Hendrikson stated that due to low enrollment, the Foundations of Racial Justice class was not offered during the 2021-2022 school year. But the class will be offered on Tuesday and Thursday evenings this fall.

 No hard data on enrollment numbers exist at this time. Individuals interested in taking the Foundations of Racial Justice class do not have to be enrolled at NHCC.  

The enrolled student population at NHCC is 46% White, 23% Black or African American, 14% Asian, 8% Hispanic or Latino, and 5% mixed race, according to the school’s 2021 figures.

NHCC’s BIPOC graduation rates have increased over the past five years. 2020 saw a rate of 48.23% for BIPOC students and 51.77% for Non-BIPOC.  2021 saw a slight decrease with 46.32% of BIPOC students graduating and 53.68% of Non-BIPOC students.

In regards to coursework, “We want to make sure we are doing it right,” Hendrikson said. She added that NHCC will continue to examine and re-examine the coursework to make sure it benefits students and the community. 

The certificate can be packaged for a business or group of individuals and can be customized to fit within a group’s desired timeframe. A scholarship that aligns with the certificate has been established, with assistance from the NHCC Foundation. Four scholarships for $1,000 have been awarded so far to help students with their college finances.

Charlie Oribamise, scholarship recipient ​
Submitted photo

Charlie Oribamise, a 62-year-old non-traditional student studying criminal justice at NHCC, was the first scholarship recipient. According to NHCC’s website, Oribamise arrived in the U.S.  in 1981 when he was 22 years old. 

After arriving here, he quickly learned about America’s racial divide. As a result, he developed a passion for justice. He said in a statement, “If we see people as human beings and go beyond categorizing, we’ll discover we’re not all that different.” 

He moved to Dallas where he started his studies. “There was a racial issue that was going on at that time that kind of woke me up. There was a Black engineer, who was accused of a robbery. 

“The people he worked with said he didn’t do anything, but the cops picked him up anyway,” Oribamise said. “I was watching this and hearing about it and I said, ‘Is this the activity that belongs in America? Is this the life that I’ve obtained here?’

 “I could be picked up too, just like that, because I’m Black,” he continued. “At first, I was just curious, but then it started getting to me. I learned that I have to be very careful where I go, what I say, because you never know. I wasn’t thinking this was the American society I’d be coming into.” 

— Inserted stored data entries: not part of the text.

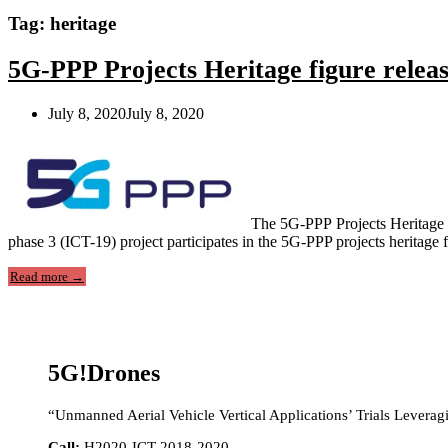
Tag:
heritage
5G-PPP Projects Heritage figure relea
July 8, 2020
July 8, 2020
The 5G-PPP Projects Heritage f
phase 3 (ICT-19) project participates in the 5G-PPP projects heritag
“5G-
Read more
→
PPP
Projects
Heritage
figure
released!”
5G!Drones
“Unmanned Aerial Vehicle Vertical Applications’ Trials Leverag
Call:
H2020-ICT-2018-2020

His experience ignited his passion for criminal justice and finding solutions to big questions. “I want fairness. I want justice. I want people to be treated equally.”

Phaedra Goff is the most recent recipient of the scholarship. She started at NHCC in 2017 as a junior in high school through the Post Secondary Education Option (PSEO) program. 

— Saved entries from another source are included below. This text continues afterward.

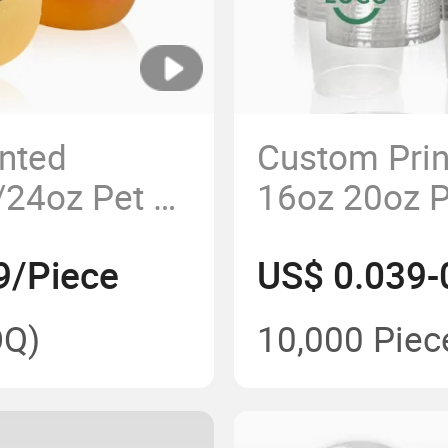
nted
Custom Prin
24oz Pet U
16oz 20oz 
e Plastic
Smoothie Bu
9/Piece
US$ 0.039-
Plastic Cup
Q)
10,000 Piec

The scholarship application asks applicants to write about a social issue they believe in. Goff was able to write about the abuse she suffered that led to her mental illness and how it affects her now. “I got to write about an issue I’m passionate about… I find that social awareness is one of my passions.” 

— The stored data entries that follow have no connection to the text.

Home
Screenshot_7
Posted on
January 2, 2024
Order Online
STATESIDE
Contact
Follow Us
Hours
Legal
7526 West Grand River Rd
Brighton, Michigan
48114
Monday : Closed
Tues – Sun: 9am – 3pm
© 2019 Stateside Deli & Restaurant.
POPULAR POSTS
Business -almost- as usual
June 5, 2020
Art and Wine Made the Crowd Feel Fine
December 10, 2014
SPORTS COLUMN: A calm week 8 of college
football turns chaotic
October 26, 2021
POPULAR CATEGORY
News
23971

Goff has experience as an early childhood education teacher. This experience included teaching diversity to 2, 3, and 5-year-olds. “I found I had to learn a whole new set of language and practice it for the benefit of the kids…That language…made an invaluable difference in how the kids—and how I—looked at things.” 

Winning the scholarship helped inspire Goff to apply to the pre-counseling bachelor’s program at Capella University, where has been accepted. She plans to continue her education there in September after graduating from NHCC this summer. 

Trung Le and Abshir Mohamed were also recipients of the scholarship. Currently, students do not have to be enrolled in the Racial Justice and Social Transformation certificate to be eligible for the scholarship.